Nonetheless, a trouble-free development cannot be assured. Raytheon, for instance, has been unable to satisfactorily conclude its contract to upgrade the Royal Australian Air Force (RAAF) AP-3C maritime surveillance aircraft, elements of which are now running 42 months late. The lessons of the recent history of Defence procurement are that neither sponsorship by the US Armed Forces nor development by corporate America can guarantee success in systems integration programs.
Ah well, enough of Subs. What about Spacecraft? From Spaceflight Now :
"And in that we realized that we had this reset problem. Based on just kind of the hunch of our lead software architect, he believed that the problem was probably associated with the mounting of flash and initialization. There is a hardware command that we can send that bypasses the software where we can actually tell the hardware to not allow us to mount flash on initialization. When we the next day actually sent the command to do that, software initialized normally and was behaving like the software that we had always known. It was a fantastic moment."

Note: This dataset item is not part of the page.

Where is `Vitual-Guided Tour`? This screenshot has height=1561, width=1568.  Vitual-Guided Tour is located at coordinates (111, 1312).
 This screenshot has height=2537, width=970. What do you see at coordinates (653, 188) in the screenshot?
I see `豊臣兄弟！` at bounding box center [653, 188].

"Once we got into the mode where we could command the vehicle to get into a software state that we understood, then we were able to collect data. That is the path that we are on right now."

"Right now, our most likely candidate for the issue has been narrowed down a little bit. It is really an issue with the file system in flash. Essentially, the amount of space required in RAM to manage all of the files we have in flash is apparently more than we initially anticipated."

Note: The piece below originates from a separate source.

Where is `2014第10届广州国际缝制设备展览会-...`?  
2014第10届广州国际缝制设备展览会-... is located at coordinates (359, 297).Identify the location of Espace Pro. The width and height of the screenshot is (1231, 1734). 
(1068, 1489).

"We have been collecting data and collecting data thanks to (the science team) and we have lots and lots of files on the spacecraft. That's good -- we intended to have lots and lots of files on the spacecraft. This is a new problem that we encountered based on having many files. "

"We are currently in a much more specific debugging activity. Today (Monday), we started to dump out some of flash. We are actually loading a script that we get kind of the task trace on the software and identify exactly where the problem was in the code so we can make sure that our hunch is correct."
Ten out of Ten for some excellent debugging at an interplanetary distance, but minus several million for piss-poor testing and bloody awful software engineering with the mass memory. More Data than expected = Corrupt the whole system. Bleah. So much for "Software should be ductile, not brittle" slowly abrading away due to problems rather than shattering into a thousand fragments at the first hitch. Never mind, the Systems Engineering was good, as the system as a whole can be made to recover in a relatively straightforward way - scrap the contents of the Flash RAM, reformat, and restart. A few weeks and Spirit will be fully operational.

I bet the Software Architect is kicking himself though - he knew there was a problem in this area, he just didn't know he knew it till it happened. Been there, done that, and There But For The Grace of God Go I. Nice recovery though - everyone makes mistakes, but only the really good engineers can fix them. I prefer my mistakes to be found before the thing goes into service though. Less embarressing that way.